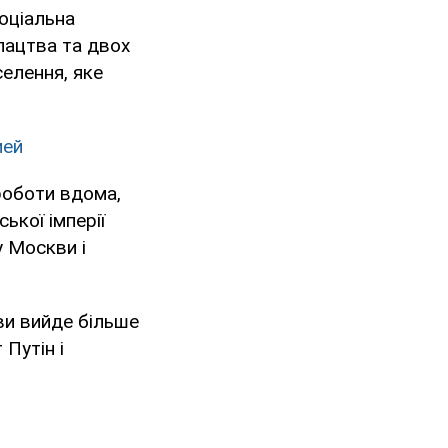
оціальна
іпацтва та двох
селення, яке
ией
 роботи вдома,
ької імперії
у Москви і
кви вийде більше
 Путін і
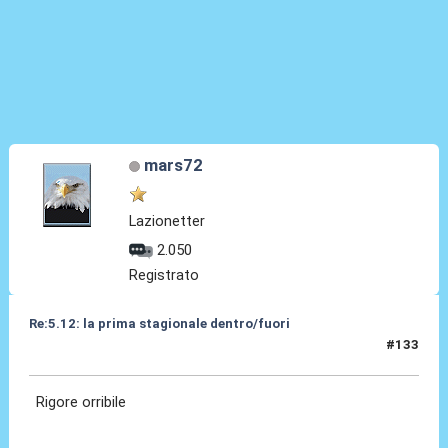
mars72
Lazionetter
2.050
Registrato
Re:5.12: la prima stagionale dentro/fuori
#133
05 Dic 2024, 21:23
Rigore orribile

• **Problem statement**: Write out the entries again word for word. Do not include the pictures.

• **Solution**:
оціальна
іпацтва та двох
селення, яке
ией
 роботи вдома,
ької імперії
у Москви і
кви вийде більше
 Путін і
mars72
Lazionetter
2.050
Registrato
Re:5.12: la prima stagionale dentro/fuori
#133
05 Dic 2024, 21:23
Rigore orribile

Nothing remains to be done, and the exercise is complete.